Upon arrival at NAIA, at once, here they are—the “baggage pullers” who volunteer to pull your luggage out of the baggage carousel. No such thing in Japan, we know. When you get out of the exit gate, here they are—the “barkers” who again, volunteer to carry your luggages so you can hire their taxi. No such thing in Japan, we know. When you reach your home, here it comes—the driver who voluntarily lifts your luggages out of the car trunk. In fact, most of the time, I like to pull out my luggage myself only because I know I am capable of doing it, and because I got used to the ways in Japan, where here, you have to do everything by yourself.
Then, there is the supermarket episode. In every cashier stands a “bag packer,” who packs your groceries in plastic bags. No such thing in Japan, we know. That is separate from the “boy” who places the bags in a cart, and drags the cart until your car in the parking lot (yes, never mind if it’s far). No such thing in Japan, we know, because here, even if you are 70 years old, you have to pack your grocery bag by yourself.
In shopping malls, I have witnessed Pinoys “ordering” sales ladies around (yes, “ordering,” not asking). There is a kind of presumed Filipino attitude that customers are “upper class” and sales clerks are “lower class;” hence, clerks can be “ordered” around. I find this very appalling. No such thing in Japan, we know, because here, everyone is treated as equals—at least, that is what Japanese try to show each other.

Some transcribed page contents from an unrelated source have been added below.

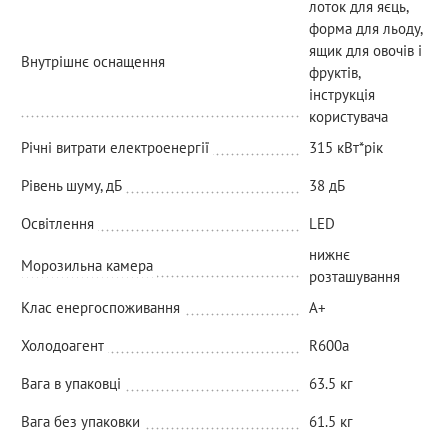
лоток для яєць,
форма для льоду,
ящик для овочів і
Внутрішнє оснащення
фруктів,
інструкція
користувача
Річні витрати електроенергії
315 кВт*рік
Рівень шуму, дБ
38 дБ
Освітлення
LED
нижнє
Морозильна камера
розташування
Клас енергоспоживання
A+
Холодоагент
R600a
Вага в упаковці
63.5 кг
Вага без упаковки
61.5 кг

Maids, who are asked to do the most menial of chores—turning on the air-conditioner, switching off the light, fetching the slippers, answering the door, etc., etc.—these episodes, too, after living more than twenty years outside of the Philippines, I have found quite disturbing.
Abroad, many foreign employers like to hire Filipinos because we are reputed to be hard-working. Yet, we are also lazy by nature, aren’t we? This laziness stems from the fact that our culture has been so uprooted in over-dependence on external help, when, if you stop and ponder on it, you realize that we don’t need all that attention on hierarchy, status, and self-proclamation. I confess this feudalistic system has made me wonder about re-settling back home. But, I also think about the bicycle rides I cannot take around Manila (due to pollution, dirt, bad traffic manners, invisible sidewalks); the afternoon visits to parks and rivers I cannot make (due to pollution, dirt, poor maintainance); the seasons of spring, autumn and winter that I cannot enjoy; the efficiency of the Japanese convenience stores where you can purchase movie and concert tickets, and pay your utility bills and taxes; the speedy takkyubin delivery service; the automatic bank remittance system; the Co-op service of home delivery; the super efficient transportation system and time schedules; the severely polite manners; the humility and low profile of the Japanese…need I say more?
But, despite all these, Philippines is HOME. It is FAMILY. It is FRIENDS. It is chicharon, bagoong, kare-kare, San Miguel beer, Simbang Gabi, and Bisita Iglesia. It is laughing at corny Pinoy jokes. It is watching unfortunate street children sing and play. It is smiling back at the waiter who smiles at you. It is being stopped by a security guard who hums a tune while he inspects your bags. It is being able to say “Anu ka ba?” No such thing in Japan, we know. It is, as the Tourism Department promotes, FUN.
Some day, we will all have to make a choice; that very difficult and melancholic choice.
Enjoy the wonderful cherry blossoms!